If distinguishing your brand in the marketplace is also important to you, sourcing and stocking your own inventory (and possibly manufacturing your own product) will likely be the best (and potentially only) option for you.


2. Positive Customer Experience

Because you’re in control of your operations with the Inventory Model, you have direct control over your customers’ experience.  This is not just about managing a team of pleasant speaking customer support reps.  It’s about guaranteeing success of what is referred to as the “last mile”, the phase of your customers’ journey from the time they place the order until what they’ve ordered has been delivered.  After investing all you have into maximizing conversions and sales from your website, having control over logistics with the Inventory Model allows you to ensure products ordered are both in stock, and delivered to your customers on time.`


3. Greater Profit Margins

When you stock your own inventory, you are able to take advantage of bulk discounts by buying larger quantities from your suppliers.  As you hand select the items you are selling, or manufacture your own designs, you distinguish yourself competitively and are not competing as much on price, thus allowing you to potentially set your own price.  Higher price with bulk discounts leads to greater margins.


And now the Cons:

1. The Need for Space

When you opt to stock your own inventory, you will obviously need a place to store these items.  No, your front lawn will not suffice for many reasons, although in some cases where you have just a couple of SKUs (aka items) and they are small, entrepreneurs have been known to start by warehousing in their garage or basement.  That said, neither option is scalable as your e-commerce store grows, and you will eventually need to plan for warehouse costs, as well as certain equipment and people to work in the warehouse.

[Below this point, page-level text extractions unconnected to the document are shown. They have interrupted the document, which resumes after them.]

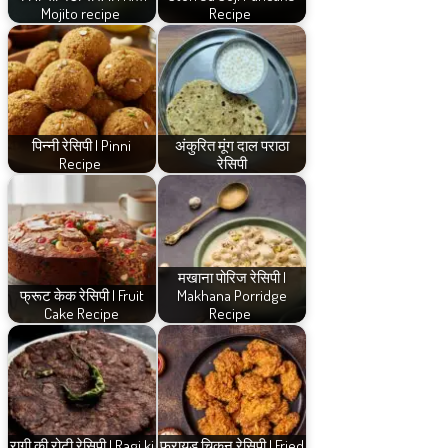
Mojito recipe
Recipe
पिन्नी रेसिपी | Pinni
अंकुरित मूंग दाल पराठा
Recipe
रेसिपी
मखाना पोरिज रेसिपी |
फ्रूट केक रेसिपी | Fruit
Makhana Porridge
Cake Recipe
Recipe
रागी की रोटी रेसिपी | Ragi ki
फ्रायड चिकन रेसिपी | Fried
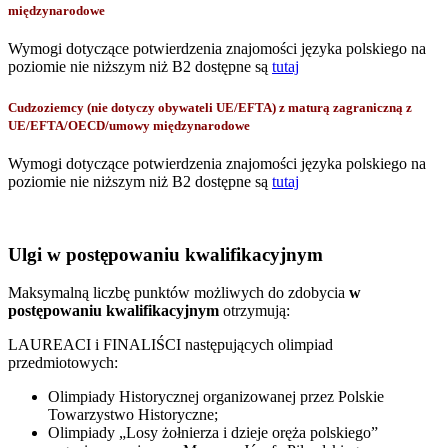
międzynarodowe
Wymogi dotyczące potwierdzenia znajomości języka polskiego na
poziomie nie niższym niż B2 dostępne są
tutaj
Cudzoziemcy (nie dotyczy obywateli UE/EFTA) z maturą zagraniczną z
UE/EFTA/OECD/umowy międzynarodowe
Wymogi dotyczące potwierdzenia znajomości języka polskiego na
poziomie nie niższym niż B2 dostępne są
tutaj
Ulgi w postępowaniu kwalifikacyjnym
Maksymalną liczbę punktów możliwych do zdobycia
w
postępowaniu kwalifikacyjnym
otrzymują:
LAUREACI i FINALIŚCI następujących olimpiad
przedmiotowych:
Olimpiady Historycznej organizowanej przez Polskie
Towarzystwo Historyczne;
Olimpiady „Losy żołnierza i dzieje oręża polskiego”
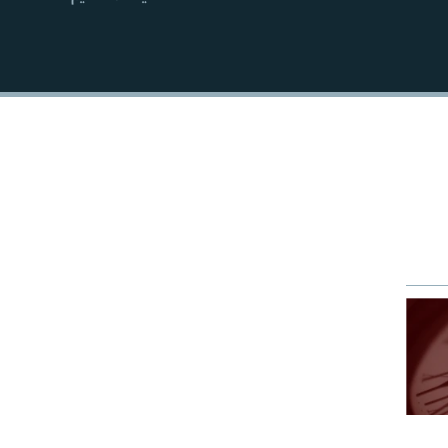
EMBED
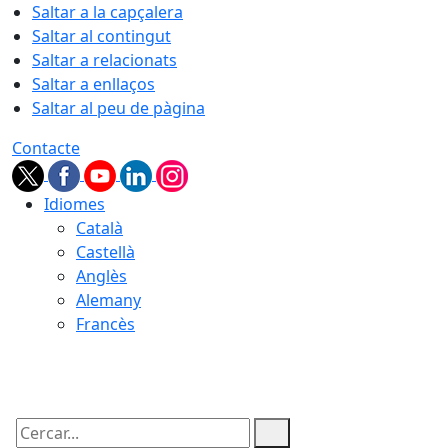
Saltar a la capçalera
Saltar al contingut
Saltar a relacionats
Saltar a enllaços
Saltar al peu de pàgina
Contacte
Idiomes
Català
Castellà
Anglès
Alemany
Francès
07.08.2026 | 12:36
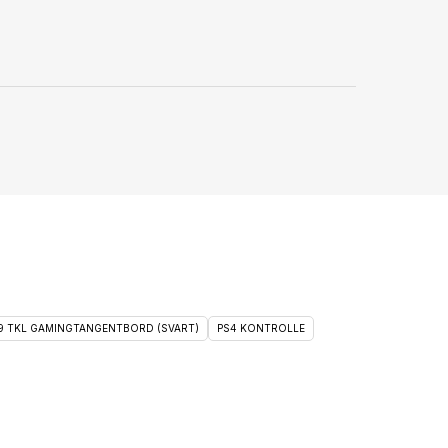
 9 TKL GAMINGTANGENTBORD (SVART)
PS4 KONTROLLE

2. More Working Capital Needed

To get inventory, you have to pay for inventory, typically before you have sales against that inventory (and the space along with those people previously mentioned).  This requires, you guessed it, money.  As a new e-commerce business, you may not have said working capital at your disposal.  And from a business standpoint, even if you do have the cash, you will want to ask yourself where this investment can serve your business better.  Should you tie it up in inventory, or invest into growing more sales.

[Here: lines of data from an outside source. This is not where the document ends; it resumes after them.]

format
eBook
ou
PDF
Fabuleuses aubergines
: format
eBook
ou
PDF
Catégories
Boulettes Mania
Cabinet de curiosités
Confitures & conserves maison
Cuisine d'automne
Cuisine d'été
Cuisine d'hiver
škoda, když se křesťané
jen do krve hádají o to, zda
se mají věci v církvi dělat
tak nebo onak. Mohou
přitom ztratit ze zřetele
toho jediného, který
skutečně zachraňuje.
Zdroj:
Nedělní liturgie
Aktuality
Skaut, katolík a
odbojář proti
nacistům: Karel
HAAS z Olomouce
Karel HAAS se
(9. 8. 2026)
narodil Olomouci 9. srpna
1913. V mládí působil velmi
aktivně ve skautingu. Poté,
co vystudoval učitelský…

3. Distraction from Growth

To manage your inventory is a considerable amount of work.  You have to monitor inventory levels, ensure you do not run out of stock (which includes forecasting and planning), order new inventory in time to ship and keep customers happy, as well as outbound warehouse operations such as picking, packing and shipping.  While this is certainly achievable, you need to ask yourself when (and if) is the best time to embark upon this initiative.  Remember, there is only one of you and your time is precious.  Every minute not focused on the growth of your e-commerce store could be considered a minute wasted.

After reviewing the above, if you are concerned about making investments into the Inventory Model but you still have aspirations of being a successful e-commerce-preneur, there is another options referred to as Dropshipping.

Dropshipping Model

Dropshipping is a great option for newbie e-commerce-preneurs, and for many has proven to be a good long-term solution. Here’s how it works: Business owners list products for sale on their site that are sourced from a third party dropship partner (basically someone who sources and stocks inventory so you don’t have to worry about this).  Inventory is held by the third party in their warehouse, and then the third-party ships directly to customers on your behalf when orders are placed on your e-commerce store.  Keep in mind though that inventory held is not exclusive to you.  It is shared between you and any other e-commerce venture who is interested, on a first come first served basis. 

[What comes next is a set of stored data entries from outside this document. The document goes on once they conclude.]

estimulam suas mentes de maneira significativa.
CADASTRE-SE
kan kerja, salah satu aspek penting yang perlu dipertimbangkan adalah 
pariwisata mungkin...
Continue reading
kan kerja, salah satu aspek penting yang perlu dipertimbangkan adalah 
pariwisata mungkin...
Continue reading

If you’re new to dropshipping and not sure where to begin, not to worry.  A quick online search will find plenty of guides to help you become familiar with how to begin, including this blog from Shopify titled How to Start a Dropshipping Business: A Complete Playbook for 2021

Seems simple enough, right?  And in many ways it is.  

So let’s take a look at the Pros:

1. Easy to Manage

Because someone else is bearing the burden of the entire warehousing process (e.g. facility, people, inventory, and related costs), you don’t have to worry about any of this.  You need to manage your partner(s) to make sure they are performing as expected, but by and large you are empowered to focus most of your time on the growth of your e-commerce store.  Invest into an affordable tool that gives you clear visibility and alerts to know that your dropship partner is shipping on time or if there are issues.

2. Minimal Risks Allow You to Test and Try New Items

Leave the heavy lifting (no pun intended) to the warehousing experts.  In theory, if you have done your job to properly vet out the right dropship partner for you and your e-commerce store, you will be “plugging into” a well-oiled logistics process.  Another benefit here is that you do not need to invest into inventory itself.  Unlike the Inventory Model, with Dropshipping you invest less, and often are not obligated to pay for inventory until it sells.  This opens up a great opportunity for new e-commerce store owners to be open minded to test and try selling different products and learning what interests your target customers best.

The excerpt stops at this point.